### PROBLEM STATEMENT
The material below holds a span beginning at the line with "Online info sessions" and ending at the line with "to schedule repairs". Quote that span exactly, both ends included, and only that span.

--- START ---

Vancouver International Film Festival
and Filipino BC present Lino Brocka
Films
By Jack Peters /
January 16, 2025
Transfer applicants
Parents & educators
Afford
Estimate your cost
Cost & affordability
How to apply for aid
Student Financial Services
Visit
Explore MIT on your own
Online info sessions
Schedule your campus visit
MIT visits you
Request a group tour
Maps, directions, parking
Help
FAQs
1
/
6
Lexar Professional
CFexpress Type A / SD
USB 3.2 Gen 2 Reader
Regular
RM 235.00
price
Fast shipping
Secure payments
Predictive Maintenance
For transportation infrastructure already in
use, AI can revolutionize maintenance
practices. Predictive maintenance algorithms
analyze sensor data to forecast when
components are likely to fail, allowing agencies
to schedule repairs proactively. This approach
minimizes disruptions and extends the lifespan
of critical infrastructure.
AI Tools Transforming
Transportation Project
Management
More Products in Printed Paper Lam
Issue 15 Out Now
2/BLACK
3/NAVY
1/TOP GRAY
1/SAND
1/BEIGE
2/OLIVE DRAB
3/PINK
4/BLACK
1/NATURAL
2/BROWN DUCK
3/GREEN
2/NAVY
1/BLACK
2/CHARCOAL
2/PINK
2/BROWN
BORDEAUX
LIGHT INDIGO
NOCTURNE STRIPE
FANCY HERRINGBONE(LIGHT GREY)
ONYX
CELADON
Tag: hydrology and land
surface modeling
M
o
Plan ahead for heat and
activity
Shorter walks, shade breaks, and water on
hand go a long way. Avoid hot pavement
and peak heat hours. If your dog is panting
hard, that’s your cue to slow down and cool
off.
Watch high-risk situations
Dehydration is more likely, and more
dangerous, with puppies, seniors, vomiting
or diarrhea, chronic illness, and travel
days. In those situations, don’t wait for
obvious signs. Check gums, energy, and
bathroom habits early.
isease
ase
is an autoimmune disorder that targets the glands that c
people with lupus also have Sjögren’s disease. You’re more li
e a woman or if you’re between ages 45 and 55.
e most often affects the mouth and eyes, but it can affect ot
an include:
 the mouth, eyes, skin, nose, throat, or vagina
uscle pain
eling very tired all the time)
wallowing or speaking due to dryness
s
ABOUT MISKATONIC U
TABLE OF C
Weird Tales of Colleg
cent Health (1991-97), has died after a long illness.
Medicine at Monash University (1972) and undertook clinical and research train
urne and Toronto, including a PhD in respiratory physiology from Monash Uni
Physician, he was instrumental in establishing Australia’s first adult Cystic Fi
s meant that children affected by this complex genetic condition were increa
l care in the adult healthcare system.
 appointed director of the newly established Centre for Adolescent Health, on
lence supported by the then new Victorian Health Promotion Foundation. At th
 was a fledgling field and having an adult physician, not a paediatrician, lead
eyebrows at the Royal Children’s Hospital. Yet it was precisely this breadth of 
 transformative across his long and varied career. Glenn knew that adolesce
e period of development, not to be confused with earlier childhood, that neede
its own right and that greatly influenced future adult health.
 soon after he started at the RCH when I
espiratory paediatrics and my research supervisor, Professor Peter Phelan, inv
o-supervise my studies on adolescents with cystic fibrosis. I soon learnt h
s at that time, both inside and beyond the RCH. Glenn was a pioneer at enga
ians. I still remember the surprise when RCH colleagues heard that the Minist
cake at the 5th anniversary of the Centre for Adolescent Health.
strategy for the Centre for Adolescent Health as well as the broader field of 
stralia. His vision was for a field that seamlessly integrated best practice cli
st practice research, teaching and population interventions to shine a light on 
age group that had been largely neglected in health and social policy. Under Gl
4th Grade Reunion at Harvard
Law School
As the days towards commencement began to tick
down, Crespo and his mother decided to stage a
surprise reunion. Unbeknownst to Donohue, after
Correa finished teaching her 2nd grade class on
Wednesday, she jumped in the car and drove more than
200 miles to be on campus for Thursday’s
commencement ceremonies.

--- END ---
--- START ---

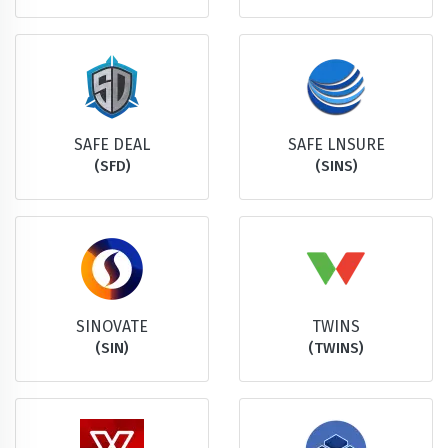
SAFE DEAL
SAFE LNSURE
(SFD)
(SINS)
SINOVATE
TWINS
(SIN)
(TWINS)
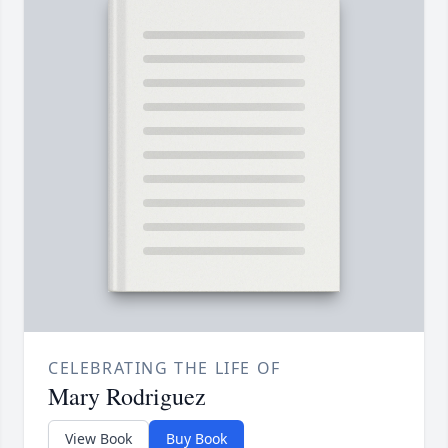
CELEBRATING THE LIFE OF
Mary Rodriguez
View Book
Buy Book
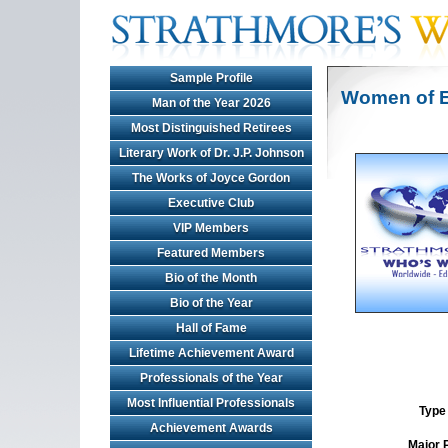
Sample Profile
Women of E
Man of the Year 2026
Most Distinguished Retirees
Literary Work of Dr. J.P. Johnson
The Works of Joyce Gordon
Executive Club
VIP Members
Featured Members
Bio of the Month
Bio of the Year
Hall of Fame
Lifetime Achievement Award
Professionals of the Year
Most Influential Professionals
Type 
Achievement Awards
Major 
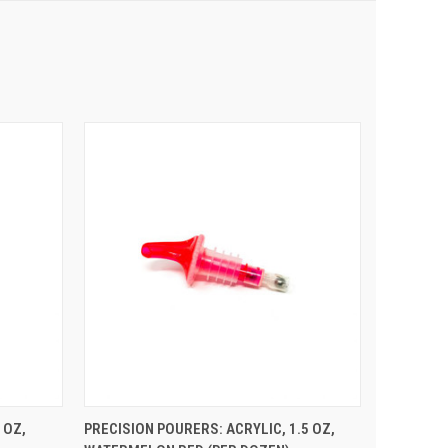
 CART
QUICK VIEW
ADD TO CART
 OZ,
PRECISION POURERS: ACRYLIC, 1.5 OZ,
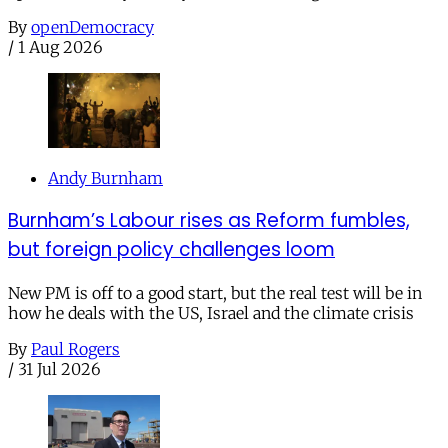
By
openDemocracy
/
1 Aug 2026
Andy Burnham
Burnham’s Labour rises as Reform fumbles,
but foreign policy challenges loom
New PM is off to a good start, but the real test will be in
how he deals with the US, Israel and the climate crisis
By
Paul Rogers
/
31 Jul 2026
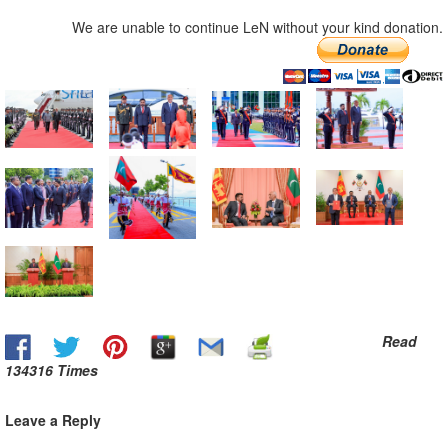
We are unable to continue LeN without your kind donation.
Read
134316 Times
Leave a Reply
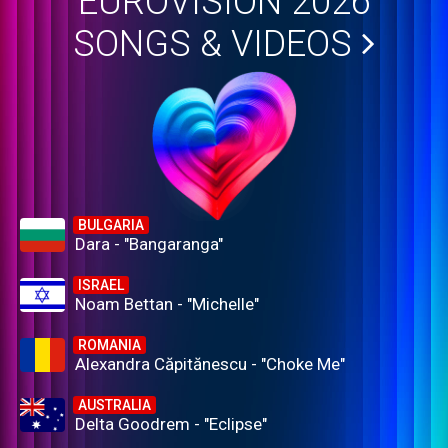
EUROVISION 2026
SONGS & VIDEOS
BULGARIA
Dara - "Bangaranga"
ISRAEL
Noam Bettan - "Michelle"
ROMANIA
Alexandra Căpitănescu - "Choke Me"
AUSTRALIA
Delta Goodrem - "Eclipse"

--- END ---

### SOLVED EXERCISE
Online info sessions
Schedule your campus visit
MIT visits you
Request a group tour
Maps, directions, parking
Help
FAQs
1
/
6
Lexar Professional
CFexpress Type A / SD
USB 3.2 Gen 2 Reader
Regular
RM 235.00
price
Fast shipping
Secure payments
Predictive Maintenance
For transportation infrastructure already in
use, AI can revolutionize maintenance
practices. Predictive maintenance algorithms
analyze sensor data to forecast when
components are likely to fail, allowing agencies
to schedule repairs proactively. This approach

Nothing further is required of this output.